Também Barroso da Fonte, o investigador e jornalista que liderou a contestação à teoria de Almeida Fernandes, tem afirmado não haver provas documentais que atestem que Afonso Henriques nasceu em Viseu. "Quando é assim, deve manter-se a tradição, que diz que Guimarães é o berço da nação e do primeiro rei de Portugal", defende.

A obra
O monumento é constituído por uma base de 5,5 metros em betão e revestido a granito sobre o qual será colocada a estátua feita de uma liga metálica dura (tipo malha de ferro).
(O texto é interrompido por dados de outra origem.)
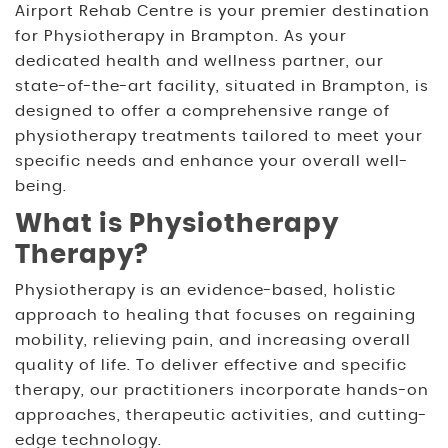
Airport Rehab Centre is your premier destination
for Physiotherapy in Brampton. As your
dedicated health and wellness partner, our
state-of-the-art facility, situated in Brampton, is
designed to offer a comprehensive range of
physiotherapy treatments tailored to meet your
specific needs and enhance your overall well-
being.
What is Physiotherapy
Therapy?
Physiotherapy is an evidence-based, holistic
approach to healing that focuses on regaining
mobility, relieving pain, and increasing overall
quality of life. To deliver effective and specific
therapy, our practitioners incorporate hands-on
approaches, therapeutic activities, and cutting-
edge technology.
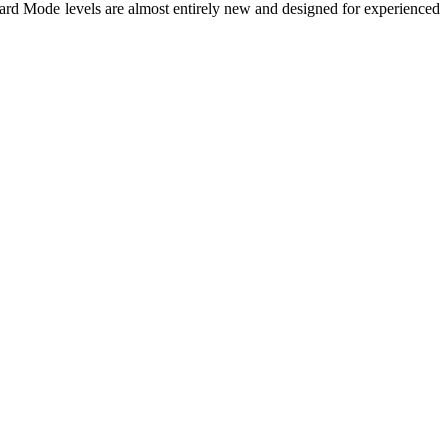
ard Mode levels are almost entirely new and designed for experienced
Nela, D. Afonso Henriques aparece com um corpo em forma de mapa de Portugal, mas sem a parte do Algarve - que ainda não tinha sido conquistado - e a empunhar uma espada com quase cinco quilos. Um escudo e um coração vermelho com a palavra Viseu nele inscrito são outros dos elementos da obra, que, para os criadores, simboliza também Viseu como o coração de Portugal.

A verba para a construção da estátua foi conseguida através de campanhas de angariação de fundos. “Queríamos que a sociedade civil fizesse parte deste projecto, porque este é um monumento do povo, para o povo e feito pelo povo”, disse Fernando Abreu.

O actual presidente da autarquia viseense considera também que esta é uma homenagem de iniciativa popular. “Encaro este gesto como uma homenagem de um grupo de cidadãos de Viseu ao primeiro rei, que o município acolheu ainda antes do meu exercício de funções, e que acarinhamos. Está para além de qualquer debate. Reforça a memória de D. Afonso Henriques numa cidade histórica”, disse Almeida Henriques (PSD).

O local de nascimento do primeiro rei de Portugal tem dividido historiadores e académicos. João Silva de Sousa, professor de Ciências Sociais e Humanas da Universidade Nova de Lisboa, é um dos defensores da tese de Almeida Fernandes, considerando que os documentos em que o medievalista se sustenta para assinalar Viseu como terra natal não deixam dúvidas.

Também Manuela Mendonça, medievalista e professora de História, anunciou que adoptava a tese de Almeida Fernandes. "Sabemos que há colegas que desde há muito comungam esta conclusão de Almeida Fernandes, que está absolutamente fundamentada em documentação e, na minha perspectiva pessoal, é inegável", frisou esta historiadora por altura do congresso internacional Afonso Henriques 900 anos depois, que se realizou em Viseu há cinco anos.